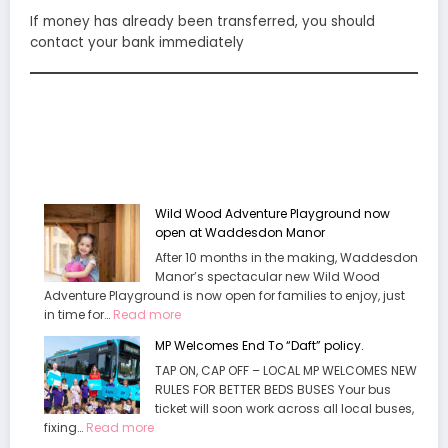
If money has already been transferred, you should
contact your bank immediately
Wild Wood Adventure Playground now
open at Waddesdon Manor
After 10 months in the making, Waddesdon
Manor’s spectacular new Wild Wood
Adventure Playground is now open for families to enjoy, just
:
in time for…
Read more
Wild
MP Welcomes End To “Daft” policy.
Wood
TAP ON, CAP OFF – LOCAL MP WELCOMES NEW
Adventure
RULES FOR BETTER BEDS BUSES Your bus
Playground
ticket will soon work across all local buses,
now
:
fixing…
Read more
open
MP
at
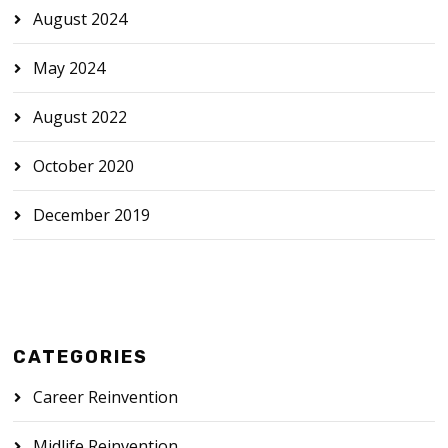
August 2024
May 2024
August 2022
October 2020
December 2019
CATEGORIES
Career Reinvention
Midlife Reinvention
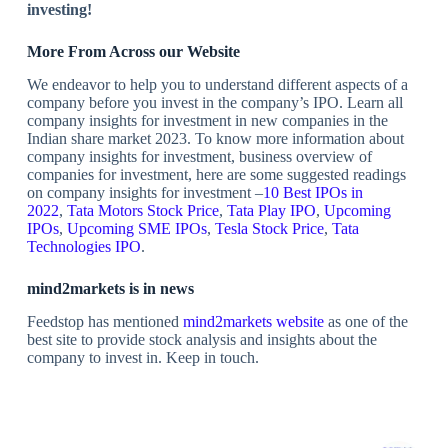
investing!
More From Across our Website
We endeavor to help you to understand different aspects of a
company before you invest in the company’s IPO. Learn all
company insights for investment in new companies in the
Indian share market 2023. To know more information about
company insights for investment, business overview of
companies for investment, here are some suggested readings
on company insights for investment –
10 Best IPOs in
2022
,
Tata Motors Stock Price
,
Tata Play IPO
,
Upcoming
IPOs
,
Upcoming SME IPOs
,
Tesla Stock Price
,
Tata
Technologies IPO
.
mind2markets is in news
Feedstop has mentioned
mind2markets website
as one of the
best site to provide stock analysis and insights about the
company to invest in. Keep in touch.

________

Search the data and copy each line containing "Wild".

Wild Wood Adventure Playground now
Manor’s spectacular new Wild Wood
Wild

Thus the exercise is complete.